Stimulus bill unaffordable, bad policy

%C2%A0

 

Column by Margaret Schmidt

I do not understand the economics of spending money you don’t have.

The government’s plan and assumed role to spend its way out of the recession via the American Recovery and Reinvestment Act of 2009 has defied logic from the very start.

Here’s a clear interpretation of the ARRA: In its indigestible, 1,071-page glory, the Stimulus Bill is little more than a vehicle for a shamefully expensive and unprecedented expansion of federal bureaucracy.

What is there to misinterpret? Instead of cutting wasteful government spending through a comprehensive analysis of the budget, as was suggested by 2008 Republican presidential candidate John McCain, the Democrats chose to create new, ill-defined programs backed by nonexistent funds.

President Barack Obama preyed on the deepening vulnerabilities of the hurting public to advance his unaffordable agenda at the expense of our generation. A year later, it is no wonder that the Stimulus Bill continues to receive a “bad rap.”

Sure, there may be modest (and that’s a generous adjective) relief in the short-term. The stock market’s certainly healthier than it was a year ago. We’ve got these highway signs beside construction projects touting the success of our taxpayer dollars at work, and indeed some of these overdue projects will create jobs. And the bill included $288 billion in tax relief.

But the improved stock market, tax relief and aid for the vulnerable and visual reminders of our cities’ infrastructural rejuvenation does nothing to assuage my fears about our country’s economic future.

New highway signs don’t placate my concerns. They remind me the Stimulus Bill committed my generation (and potentially the next) to $507 billion in government spending at a time when the government is broke.

Let’s evaluate the accomplishments of the ARRA a year later.

The White House boasts to having saved or created anywhere from 640,000 to 1 million jobs. But everyone should question the determinability of these figures, little more than estimations, yielded by some unknowable means.

More jobs are being created and saved in the public sphere than in the private sphere. Recent USA Today analysis found the average federal worker is making $71,206, compared to an average income of $40,331 in the private sector. That’s not a recipe for growth.

Since passage of the Stimulus Bill, unemployment has soared. (The administration’s forecast that the unemployment rate would peak at 8 percent and decline in the summer was a little off.)

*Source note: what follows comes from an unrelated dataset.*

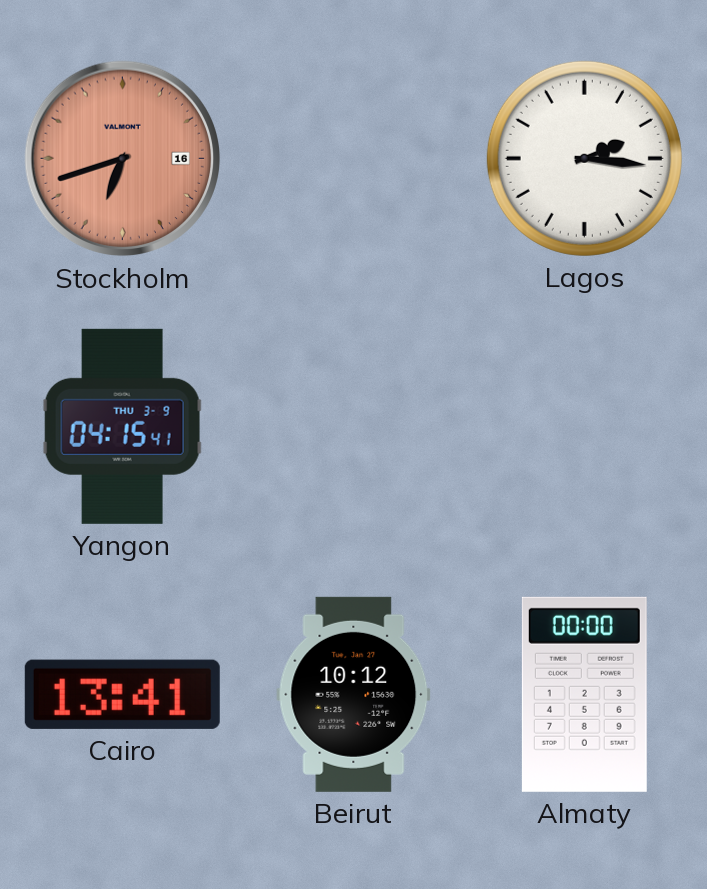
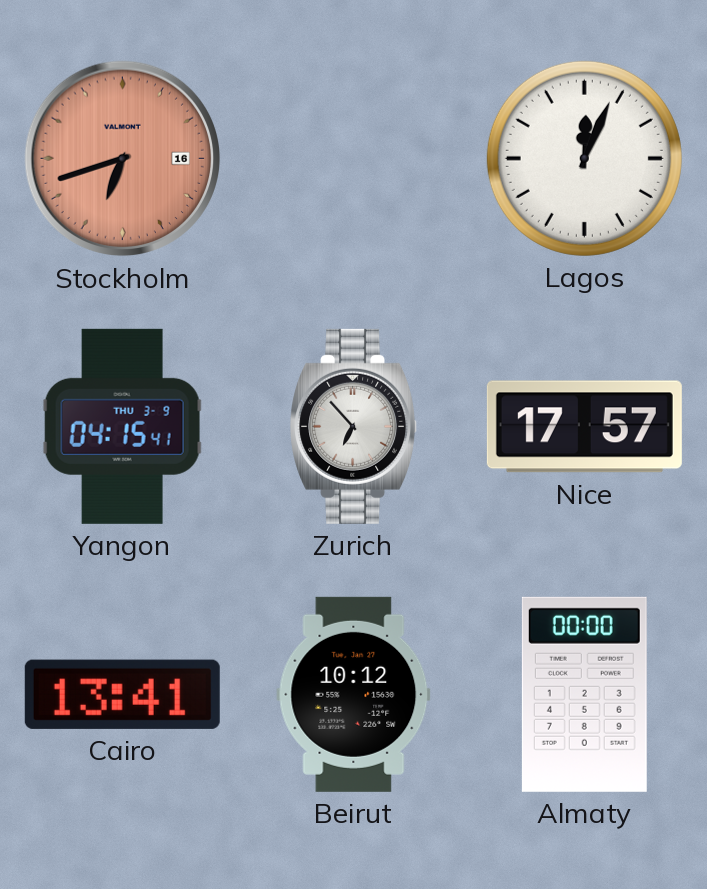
Lagos: 2:16 -> 12:04
Zurich: none -> 6:53
Nice: none -> 17:57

Some suggest while it may be morally compelling to take action in dire cases, extending the period of time during which people receive unemployment benefits is a sure way to increase the unemployment rate, because those who have long been unemployed may wait until the benefits are about to expire to seek work.

Moreover, economist Lawrence Katz contends an extended period of receiving benefits gives people more time to wait for the possibility of rehire by their former employee.

While the theories are not universally applicable, these findings are supported by the fact that following the implementation of ARRA, unemployment rose from 7.6 percent to a terrifying 10.2 percent by October 2009, despite a decrease in new unemployment benefit claims.

This is not to say all of the benefits and social-welfare measures taken in the ARRA were not timely or necessary. Americans were and are struggling in the wake of an economic devastation second only to the Great Depression. But certain measures, despite their intentions, can hinder recovery.

The ARRA, so ironically named, is a glaring hindrance to recovery with an unjustified price tag. Stimulation from the ARRA has and will continue to be too costly, meager and slow to justify the tremendous addition to our debt.

The Congressional Budget Office has predicted that our national debt will reach $15 trillion by the end of 2020. Servicing the debt, which is expected to triple in cost over the next ten years, will even further inhibit economic growth. In the meantime, we can enjoy modest tax breaks and an improved South Limestone now, but a serious reckoning lies ahead.

This generation is unfairly saddled with the unenviable task of paying off a gigantic debt. Collectively bearing such a colossal burden is difficult to personalize or comprehend. But financing the economic experiments of the current administration and Congress will undoubtedly take a personal toll, straight from our bank accounts.

A country $12.4 trillion in debt isn’t free. Let’s not fool ourselves. The reality is this:  Once the biggest lender nation in the world, America is now the biggest borrower. The ARRA was a huge mistake, and eventually we will have to come to terms with the question Washington refuses to answer — how are we going to pay for it?